Les (éventuels) lecteurs de ce petit texte auront compris qu’il s’agit bien ici de relever le caractère problématique des cotisations. Certes elles reposent à la fois sur les salariés et les entreprises, sur le travail et le capital, et c’est une grande vertu. Certes, les baisses de cotisations doivent cesser : elles semblent constituer l’alpha et l’oméga des politiques économiques orthodoxes, sensées stimuler l’investissement et la création d’emplois, avec les résultats que l’on connaît.
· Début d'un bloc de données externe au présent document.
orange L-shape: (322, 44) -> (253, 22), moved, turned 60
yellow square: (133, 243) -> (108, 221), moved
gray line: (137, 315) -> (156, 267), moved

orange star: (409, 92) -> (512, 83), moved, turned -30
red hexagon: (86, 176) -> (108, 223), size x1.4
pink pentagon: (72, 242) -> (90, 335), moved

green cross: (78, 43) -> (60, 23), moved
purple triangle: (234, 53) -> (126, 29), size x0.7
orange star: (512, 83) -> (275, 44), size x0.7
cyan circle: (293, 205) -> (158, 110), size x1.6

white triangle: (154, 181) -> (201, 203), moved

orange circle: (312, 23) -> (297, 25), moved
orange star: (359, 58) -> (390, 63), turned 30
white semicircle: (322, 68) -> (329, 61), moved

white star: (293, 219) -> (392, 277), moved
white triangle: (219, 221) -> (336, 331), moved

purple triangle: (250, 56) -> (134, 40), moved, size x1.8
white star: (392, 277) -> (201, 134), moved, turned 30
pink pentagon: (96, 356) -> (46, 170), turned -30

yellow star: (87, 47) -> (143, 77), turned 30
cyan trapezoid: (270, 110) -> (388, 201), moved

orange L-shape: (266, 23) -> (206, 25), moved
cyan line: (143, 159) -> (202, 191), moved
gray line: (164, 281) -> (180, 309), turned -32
Mais, en gros, à niveau social comparable, les jeunes cotisent pour un système de protection, permettant aux générations qui ont connu des perspectives d’emploi meilleures que les leurs, de profiter encore du « bon » système de retraites, sans que ce système ne leur garantisse les mêmes futurs avantages en terme de retraite, ni ne réponde à leurs besoins présents.
En simplifiant encore beaucoup, les jeunes salariés cotisent beaucoup pour payer un système de retraites, mais aussi de santé, qui pour le moment, ne leur sera pas assuré dans les mêmes termes, et peu pour un système de sécurité sociale professionnelle, dont ils ont besoin maintenant.
Certes tout le monde sera vieux plus tard et chacun est sensé bénéficier plus tard, en différé, des retraites et des soins, financés par le travail des plus jeunes.
Sauf que, dans le cas particulier des retraites, avec le financement par les cotisations, une redistribution à l’envers s’opère. Les cotisations et donc les retraites sont proportionnelles aux salaires, alors que les salariés ayant les métiers les plus pénibles et les moins rémunérés en général, meurent plus tôt. Leurs cotisations auront donc servi plus à d’autres, déjà plus favorisés dans leur vie active, qu’à eux. On pourrait faire une constatation analogue, quoique moins directe, dans le cas de la santé, les salariés des classes populaires étant moins consommateurs de soins que les autres.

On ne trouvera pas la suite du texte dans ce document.